Start of RECORDS FOR THIS TASK

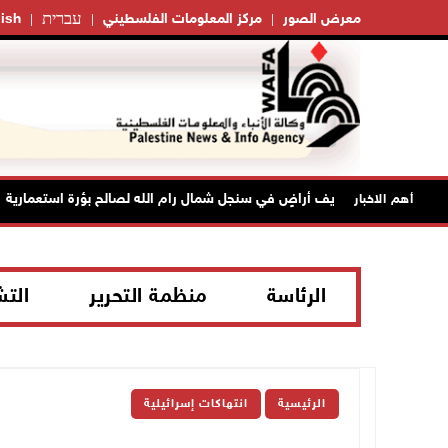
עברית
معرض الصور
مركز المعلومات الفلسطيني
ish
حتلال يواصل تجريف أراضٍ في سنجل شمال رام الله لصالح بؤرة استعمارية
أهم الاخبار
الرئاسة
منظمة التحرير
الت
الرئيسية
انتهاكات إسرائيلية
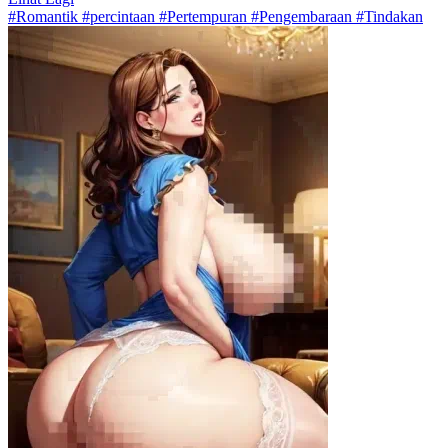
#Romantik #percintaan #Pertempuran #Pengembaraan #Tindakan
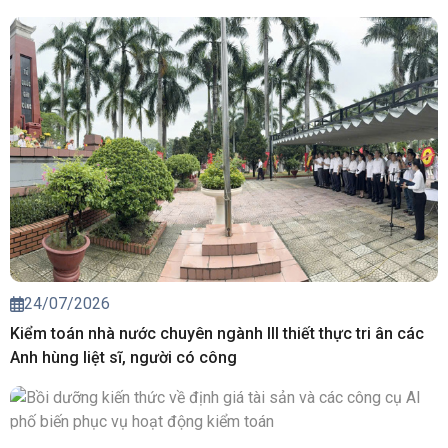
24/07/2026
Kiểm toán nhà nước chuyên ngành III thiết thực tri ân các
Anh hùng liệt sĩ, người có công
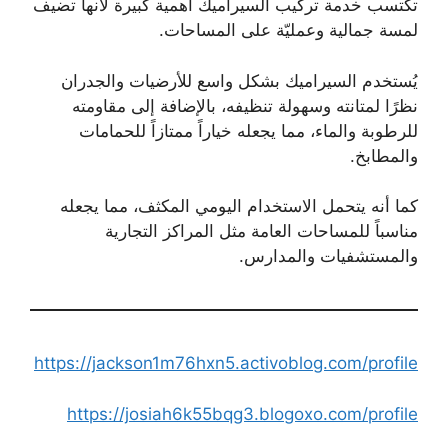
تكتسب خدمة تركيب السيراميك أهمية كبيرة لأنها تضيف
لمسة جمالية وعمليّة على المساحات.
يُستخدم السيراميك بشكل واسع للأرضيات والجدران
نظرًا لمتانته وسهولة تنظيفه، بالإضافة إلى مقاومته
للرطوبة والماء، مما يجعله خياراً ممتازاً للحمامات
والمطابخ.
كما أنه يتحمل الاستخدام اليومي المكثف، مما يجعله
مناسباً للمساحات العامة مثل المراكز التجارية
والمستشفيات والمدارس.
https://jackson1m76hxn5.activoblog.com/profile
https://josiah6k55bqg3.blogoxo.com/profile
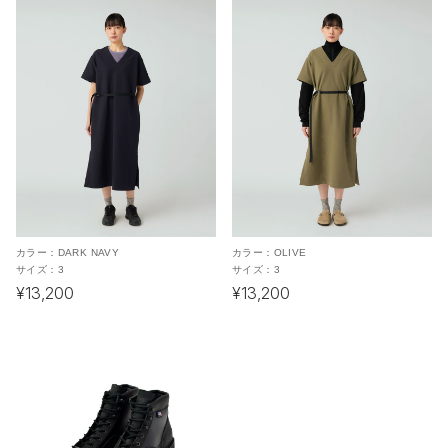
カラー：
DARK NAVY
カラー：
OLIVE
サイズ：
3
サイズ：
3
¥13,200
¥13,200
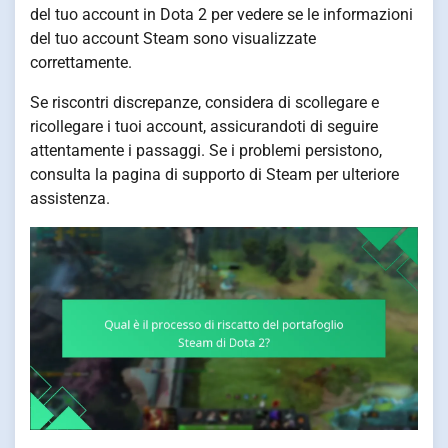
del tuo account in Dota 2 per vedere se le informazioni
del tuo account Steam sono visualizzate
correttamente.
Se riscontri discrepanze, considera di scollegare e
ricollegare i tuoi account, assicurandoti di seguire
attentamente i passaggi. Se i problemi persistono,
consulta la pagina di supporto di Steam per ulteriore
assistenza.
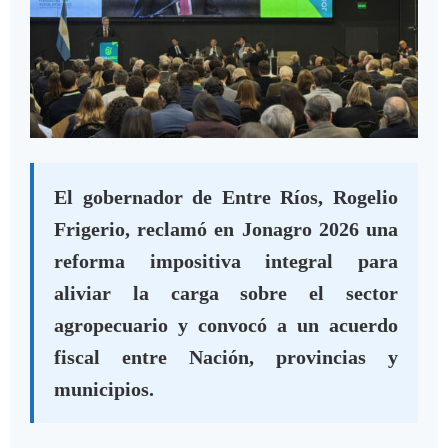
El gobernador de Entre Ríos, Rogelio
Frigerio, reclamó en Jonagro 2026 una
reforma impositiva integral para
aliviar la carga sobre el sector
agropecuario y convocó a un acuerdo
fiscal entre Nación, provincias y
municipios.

End of RECORDS FOR THIS TASK
Start of RECORDS FOR THIS TASK

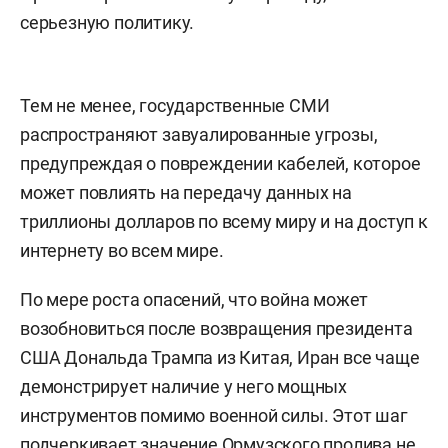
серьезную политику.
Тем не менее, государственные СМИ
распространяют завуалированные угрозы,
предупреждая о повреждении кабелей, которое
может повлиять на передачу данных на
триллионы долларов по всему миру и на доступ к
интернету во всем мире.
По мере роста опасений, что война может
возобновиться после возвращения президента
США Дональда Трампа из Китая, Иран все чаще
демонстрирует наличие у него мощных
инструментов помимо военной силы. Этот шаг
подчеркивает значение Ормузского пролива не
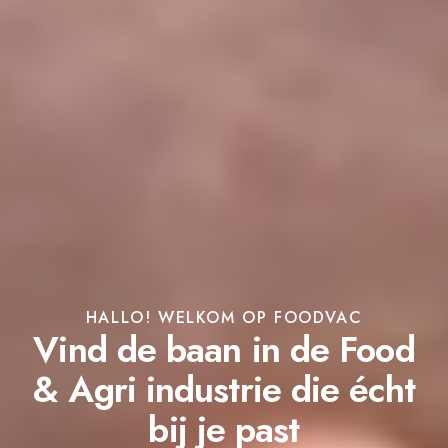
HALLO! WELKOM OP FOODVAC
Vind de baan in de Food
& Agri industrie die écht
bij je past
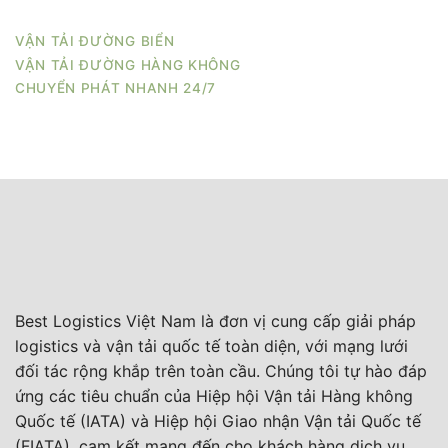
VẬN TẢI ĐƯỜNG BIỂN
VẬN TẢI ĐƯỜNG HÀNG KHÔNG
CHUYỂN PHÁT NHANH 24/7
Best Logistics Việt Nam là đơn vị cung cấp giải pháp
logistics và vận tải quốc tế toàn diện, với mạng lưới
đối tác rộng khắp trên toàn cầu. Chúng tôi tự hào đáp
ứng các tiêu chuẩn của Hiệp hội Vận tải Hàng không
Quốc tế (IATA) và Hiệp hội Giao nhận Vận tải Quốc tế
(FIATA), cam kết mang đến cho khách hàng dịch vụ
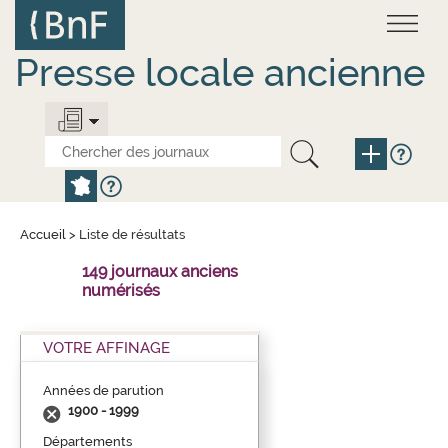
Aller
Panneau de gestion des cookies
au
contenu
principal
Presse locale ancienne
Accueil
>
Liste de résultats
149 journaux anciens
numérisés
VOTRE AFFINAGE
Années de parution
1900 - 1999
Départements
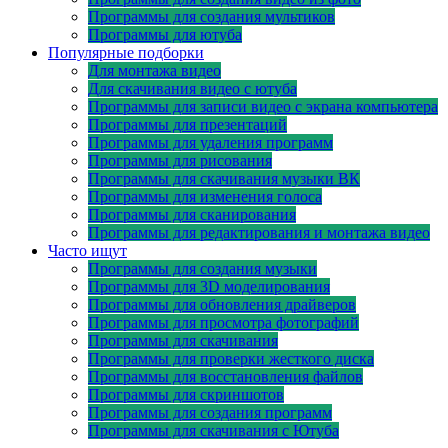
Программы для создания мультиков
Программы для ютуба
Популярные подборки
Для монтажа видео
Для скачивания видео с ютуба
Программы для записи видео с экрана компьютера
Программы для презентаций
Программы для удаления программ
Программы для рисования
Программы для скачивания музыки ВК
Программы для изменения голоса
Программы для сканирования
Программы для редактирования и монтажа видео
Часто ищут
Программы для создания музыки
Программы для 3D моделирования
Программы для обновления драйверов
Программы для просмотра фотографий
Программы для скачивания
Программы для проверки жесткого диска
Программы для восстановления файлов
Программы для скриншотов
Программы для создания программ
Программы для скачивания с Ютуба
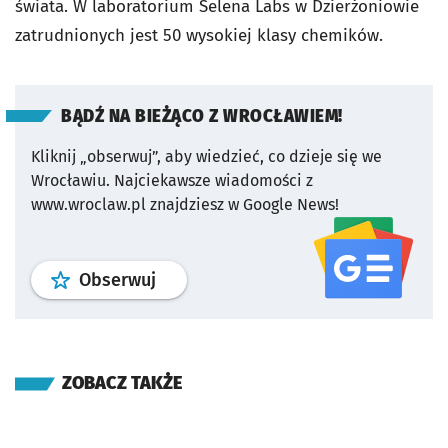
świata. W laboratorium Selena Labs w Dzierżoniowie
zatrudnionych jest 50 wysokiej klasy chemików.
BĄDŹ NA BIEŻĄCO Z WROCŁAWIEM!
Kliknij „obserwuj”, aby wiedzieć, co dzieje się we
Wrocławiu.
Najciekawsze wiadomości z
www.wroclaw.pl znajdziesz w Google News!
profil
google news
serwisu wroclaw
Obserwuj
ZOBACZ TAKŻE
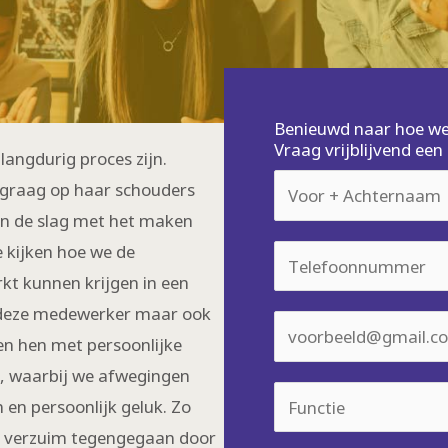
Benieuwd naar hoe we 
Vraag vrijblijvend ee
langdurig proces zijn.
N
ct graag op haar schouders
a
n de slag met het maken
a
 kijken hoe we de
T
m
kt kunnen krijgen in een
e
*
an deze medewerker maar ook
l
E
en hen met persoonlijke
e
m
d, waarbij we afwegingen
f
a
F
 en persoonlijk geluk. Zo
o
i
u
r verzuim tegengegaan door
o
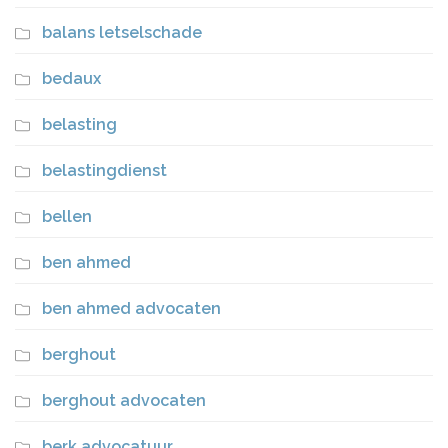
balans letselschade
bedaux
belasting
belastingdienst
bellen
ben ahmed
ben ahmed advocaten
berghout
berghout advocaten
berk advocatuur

End of RECORDS FOR THIS TASK

> REQUIRED WORK
Copy the listing above exactly, but only from the line with "انتهاكات إسرائيلية" through the line with "نظرًا لمتانته وسهولة", including those two lines and excluding any picture.

> WRITTEN ANSWER
انتهاكات إسرائيلية
#Romantik #percintaan #Pertempuran #Pengembaraan #Tindakan
24/07/2026
Kiểm toán nhà nước chuyên ngành III thiết thực tri ân các
Anh hùng liệt sĩ, người có công
تكتسب خدمة تركيب السيراميك أهمية كبيرة لأنها تضيف
لمسة جمالية وعمليّة على المساحات.
يُستخدم السيراميك بشكل واسع للأرضيات والجدران
نظرًا لمتانته وسهولة تنظيفه، بالإضافة إلى مقاومته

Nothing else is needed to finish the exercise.